Freitag, 24. April 2026

AEESolarstrom hat Gewicht

[19.02.2015] Die Solarenergie entwickelt sich zu einer tragenden Säule der Stromversorgung in Süddeutschland, meldet die Agentur für Erneuerbare Energien (AEE). Dennoch stockt der Zubau neuer Anlagen.
An sonnenreichen Tagen kann die Solarenergie bereits mehr als die Hälfte der Verbrauchsspitzen decken.
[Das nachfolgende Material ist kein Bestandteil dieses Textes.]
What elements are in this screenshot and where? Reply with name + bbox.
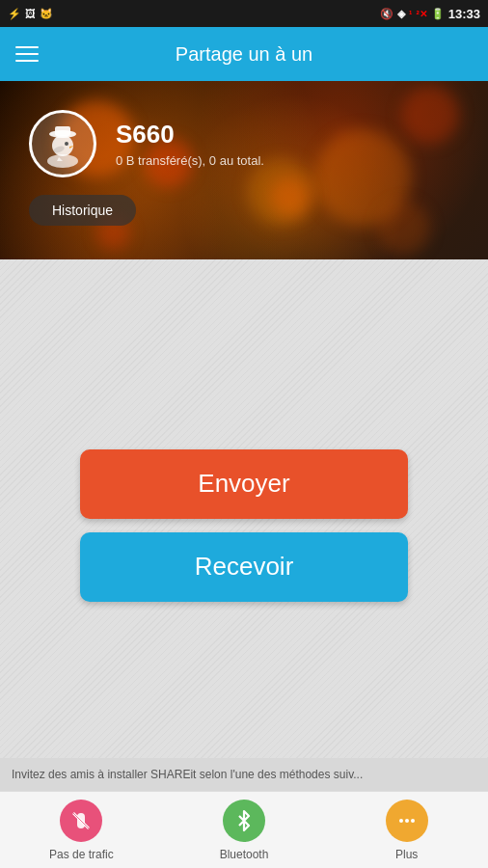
no-traffic-icon-circle [60,800,102,842]
app-header: Partage un à un [0,27,488,81]
svg-point-13 [411,819,415,823]
status-bar: ⚡ 🖼 🐱 🔇 ◈ ¹ ²✕ 🔋 13:33 [0,0,488,27]
badge1-icon: ¹ [409,9,412,19]
main-content: Envoyer Recevoir [0,259,488,791]
status-right-icons: 🔇 ◈ ¹ ²✕ 🔋 13:33 [380,7,480,21]
bluetooth-icon [232,809,256,832]
hero-text-block: S660 0 B transféré(s), 0 au total. [116,120,264,168]
wifi-icon: ◈ [397,8,405,20]
nav-item-bluetooth[interactable]: Bluetooth [163,800,326,861]
historique-button[interactable]: Historique [29,195,136,226]
svg-point-2 [52,135,73,156]
app-icon: 🐱 [40,8,53,20]
more-icon-circle [386,800,428,842]
nav-item-no-traffic[interactable]: Pas de trafic [0,800,163,861]
time-display: 13:33 [448,7,480,21]
usb-icon: ⚡ [8,8,21,20]
badge2-icon: ²✕ [416,9,426,19]
header-title: Partage un à un [58,43,430,66]
bluetooth-icon-circle [223,800,265,842]
image-icon: 🖼 [25,8,36,19]
bottom-nav: Pas de trafic Bluetooth Plus [0,791,488,868]
invite-banner: Invitez des amis à installer SHAREit sel… [0,758,488,791]
battery-icon: 🔋 [431,8,445,20]
no-traffic-label: Pas de trafic [49,848,114,861]
transfer-info: 0 B transféré(s), 0 au total. [116,153,264,168]
mute-icon: 🔇 [380,8,393,20]
device-name: S660 [116,120,264,149]
menu-button[interactable] [15,46,39,62]
avatar-icon [38,119,88,169]
more-label: Plus [395,848,418,861]
no-traffic-icon [69,809,93,832]
envoyer-button[interactable]: Envoyer [80,449,408,519]
invite-text: Invitez des amis à installer SHAREit sel… [12,768,363,781]
hero-banner: S660 0 B transféré(s), 0 au total. Histo… [0,81,488,259]
svg-point-12 [405,819,409,823]
svg-rect-1 [55,126,70,136]
bluetooth-label: Bluetooth [220,848,269,861]
avatar [29,110,96,177]
hero-row: S660 0 B transféré(s), 0 au total. [29,110,264,177]
svg-point-11 [399,819,403,823]
more-icon [395,809,419,832]
recevoir-button[interactable]: Recevoir [80,532,408,602]
hero-content: S660 0 B transféré(s), 0 au total. Histo… [0,81,488,245]
status-left-icons: ⚡ 🖼 🐱 [8,8,53,20]
svg-point-3 [65,142,68,146]
nav-item-more[interactable]: Plus [325,800,488,861]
An sonnenreichen Tagen kann die Solarenergie bereits mehr als die Hälfte der Verbrauchsspitzen decken.

(Bildquelle: AEE)

Mit einer Gesamtleistung von rund 38 Gigawatt kann die Solarenergie in Deutschland an sonnenreichen Tagen im Sommer bereits mehr als die Hälfte der Verbrauchsspitzen zur Mittagszeit decken. In den beiden südlichsten Bundesländern Bayern und Baden-Württemberg wären es sogar zwei Drittel, meldet die Agentur für Erneuerbare Energien (AEE). Zudem übernehme die Solarenergie immer mehr Systemdienstleistungen, die zur Stabilisierung des Stromnetzes beitragen. Dazu gehörten unter anderem die Frequenzhaltung von 50 Hertz im Stromnetz: Wenn zu viel Strom im Netz ist und die Netzfrequenz dadurch auf mehr als 50,2 Hertz steigt, müssen sich Solarstromanlagen zur Systemstabilisierung schrittweise vom Netz trennen. Ältere Solarstromanlagen mit einer Spitzenleistung von mehr als zehn Kilowatt mussten für diese Funktion ein technisches Update erhalten (20821+wir berichteten). „Gerade in Regionen mit einem großen Bestand übernehmen Solarstromanlagen mehr Systemverantwortung“, sagt AEE-Geschäftsführer Philipp Vohrer. „Die beiden süddeutschen Bundesländer, in denen die Solarenergie bereits zu einer tragenden Säule der Stromversorgung geworden ist, profitieren dank der Nachrüstung auch von einer sicheren Versorgung mit regionalem Strom.“ Ebenfalls systemstabilisierend wirke sich der Ausbau intelligenter Solarstromspeicher aus. Aufgrund eines starken Preisverfalls sei die Nachfrage nach Solarstromspeichern im Jahr 2014 um rund 30 Prozent gestiegen.
Laut AEE hat sich die installierte Leistung der Photovoltaik-Anlagen in Deutschland seit dem Jahr 2010 von 18 auf 38 Gigawatt mehr als verdoppelt. Im Jahr 2014 sei der Ausbau jedoch in allen Bundesländern deutlich eingebrochen. Etwa 1,9 Gigawatt installierter Leistung kamen neu hinzu, was deutlich unter dem von der Bundesregierung vorgegebenen Ausbaukorridor von 2,5 Gigawatt liegt. Bundesweit steht das Land Bayern mit 427 Megawatt neu installierter Leistung erneut an der Spitze. Allerdings habe sich der Anlagenzubau auch hier deutlich reduziert. In den Stadtstaaten Hamburg, Bremen und Berlin kamen nur wenige Megawatt neuer Anlagen hinzu.